The Gravity of Hearing the Gospel. The Catechism (CCC 1861) teaches that grave sins against the Holy Spirit, including final impenitence, involve a deliberate refusal of grace. The Sodom comparison in v. 12 anticipates what the Church calls the "sin against the Holy Spirit" — not any single act, but the settled disposition to refuse the mercy that has been genuinely offered. St. John Chrysostom (Homilies on Matthew, 36) comments that greater gifts incur greater judgment when refused, a principle confirmed by the Council of Trent's teaching that grace is never offered in vain.
Prophetic Witness as an Act of Love. St. Thomas Aquinas (Summa Theologiae II-II, Q. 33) treats fraternal correction as a work of mercy. The dust-wiping gesture is precisely this: a public, loving declaration that the offer was real, that the city's rejection is known and recorded before God. It is not abandonment — notice the Gospel is still announced ("Nevertheless, know this…") — but it is honest. Catholic moral tradition insists that authentic charity does not suppress truth to avoid conflict.
Healing and Proclamation Together. Evangelii Nuntiandi (n. 29, Paul VI) insists that evangelization "would be incomplete if it did not take account of the unceasing interplay between the Gospel and man's concrete life." The pairing of healing and proclamation in v. 9 is the biblical warrant for the Church's integrated mission of word and deed, which the tradition has called diakonia and kerygma held in inseparable unity.
These verses challenge contemporary Catholics in two concrete directions. First, they confront the temptation to make the Faith purely private — "spiritual but not public." The seventy-two are sent into cities, into streets, with both healing action and verbal proclamation. Catholic parishes, families, and individuals are called to the same integration: works of mercy that are openly connected to the Kingdom they announce. Feeding the hungry while never speaking of Christ is charity; doing so as a sign of his Kingdom is evangelization.

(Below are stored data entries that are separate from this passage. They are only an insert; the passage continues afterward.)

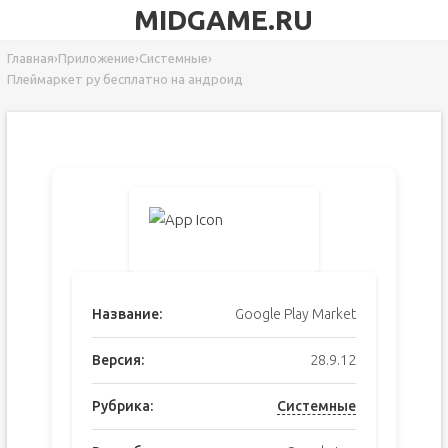
MIDGAME.RU
Главная
›
Приложение
›
Системные
›
Плеймаркет ру бесплатно на андроид
Название:
Google Play Market
Версия:
28.9.12
Рубрика:
Системные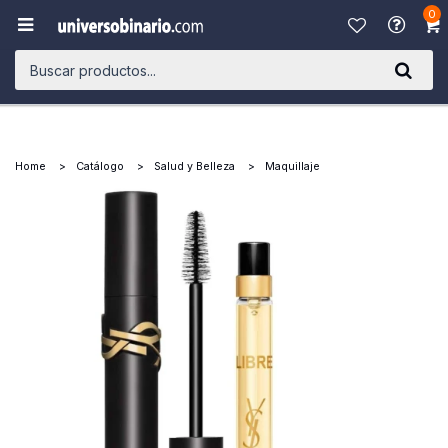
0

Home
Catálogo
Salud y Belleza
Maquillaje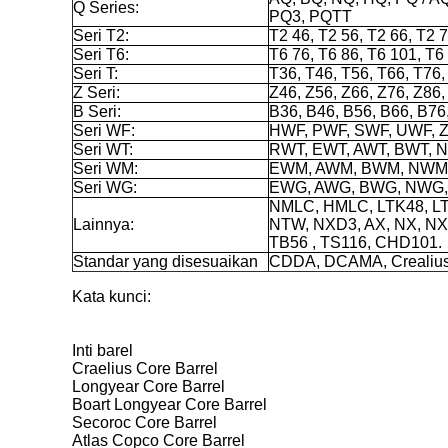
Q Series:
PQ3, PQTT
Seri T2:
T2 46, T2 56, T2 66, T2 
Seri T6:
T6 76, T6 86, T6 101, T6
Seri T:
T36, T46, T56, T66, T76,
Z Seri:
Z46, Z56, Z66, Z76, Z86
B Seri:
B36, B46, B56, B66, B76
Seri WF:
HWF, PWF, SWF, UWF, 
Seri WT:
RWT, EWT, AWT, BWT, 
Seri WM:
EWM, AWM, BWM, NWM
Seri WG:
EWG, AWG, BWG, NWG
NMLC, HMLC, LTK48, L
Lainnya:
NTW, NXD3, AX, NX, NXC
TB56 , TS116, CHD101.
Standar yang disesuaikan
CDDA, DCAMA, Crealius,
Kata kunci:
Inti barel
Craelius Core Barrel
Longyear Core Barrel
Boart Longyear Core Barrel
Secoroc Core Barrel
Atlas Copco Core Barrel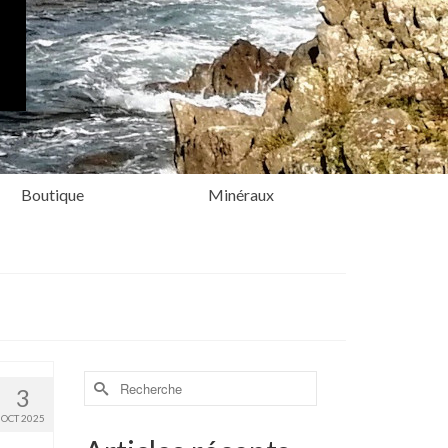
Boutique
Minéraux
Rechercher :
3
OCT 2025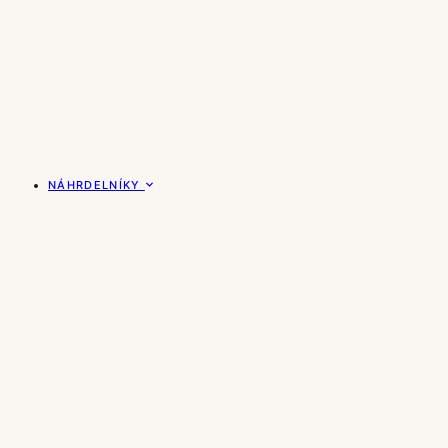
NÁHRDELNÍKY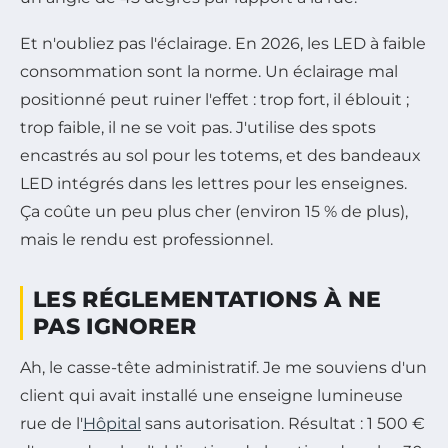
Et n'oubliez pas l'éclairage. En 2026, les LED à faible
consommation sont la norme. Un éclairage mal
positionné peut ruiner l'effet : trop fort, il éblouit ;
trop faible, il ne se voit pas. J'utilise des spots
encastrés au sol pour les totems, et des bandeaux
LED intégrés dans les lettres pour les enseignes.
Ça coûte un peu plus cher (environ 15 % de plus),
mais le rendu est professionnel.
LES RÉGLEMENTATIONS À NE
PAS IGNORER
Ah, le casse-tête administratif. Je me souviens d'un
client qui avait installé une enseigne lumineuse
rue de l'
Hôpital
sans autorisation. Résultat : 1 500 €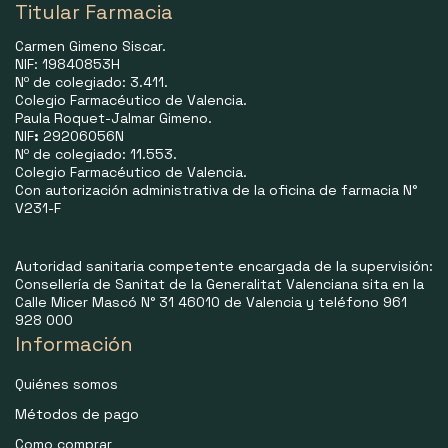
Titular Farmacia
Carmen Gimeno Siscar.
NIF: 19840853H
Nº de colegiado: 3.411.
Colegio Farmacéutico de Valencia.
Paula Roquet-Jalmar Gimeno.
NIF
:
29206056N
Nº de colegiado: 11.553.
Colegio Farmacéutico de Valencia.
Con autorización administrativa de la oficina de farmacia N°
V231-F
Autoridad sanitaria competente encargada de la supervisión:
Consellería de Sanitat de la Generalitat Valenciana sita en la
Calle Micer Mascó N° 31 46010 de Valencia y teléfono 961
928 000
Información
Quiénes somos
Métodos de pago
Como comprar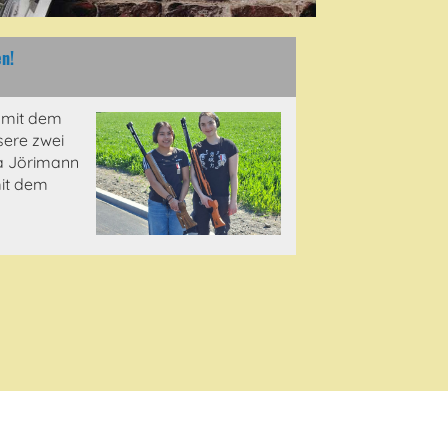
en!
 mit dem
ere zwei
a Jörimann
it dem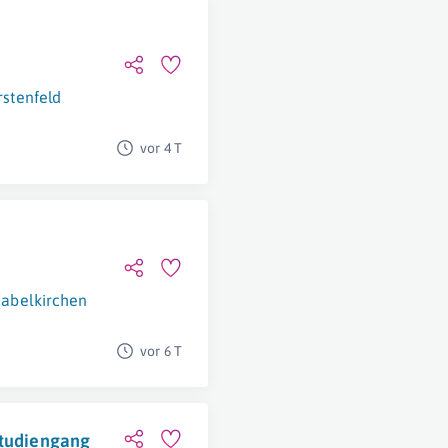
rstenfeld
vor 4 T
nabelkirchen
vor 6 T
studiengang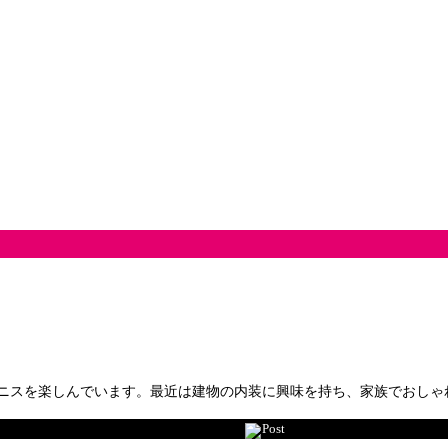
ニスを楽しんでいます。最近は建物の内装に興味を持ち、家族でおしゃ
Post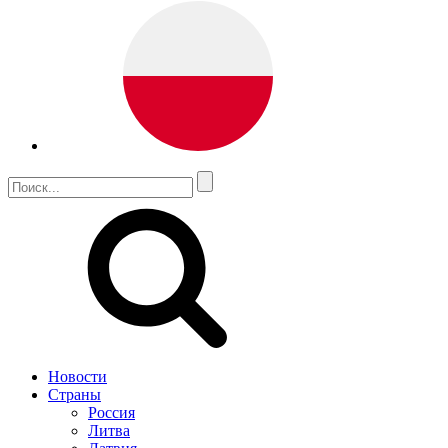
Новости
Страны
Россия
Литва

Second, v. 12 forces an uncomfortable reckoning with spiritual complacency. To have been baptized, to have received the Eucharist, to have heard the Gospel repeatedly — these are not guarantees of salvation but heightened responsibilities. The person who has received the most grace and done the least with it faces the greater accounting. This is not a counsel of fear but of urgency: the proximity of the Kingdom that has "come near" in Word and Sacrament is a daily invitation, not a static possession. A practical response is to examine, in confession or in prayer, the "cities within us" that have repeatedly received the Kingdom's nearness and quietly wiped their dust off against it.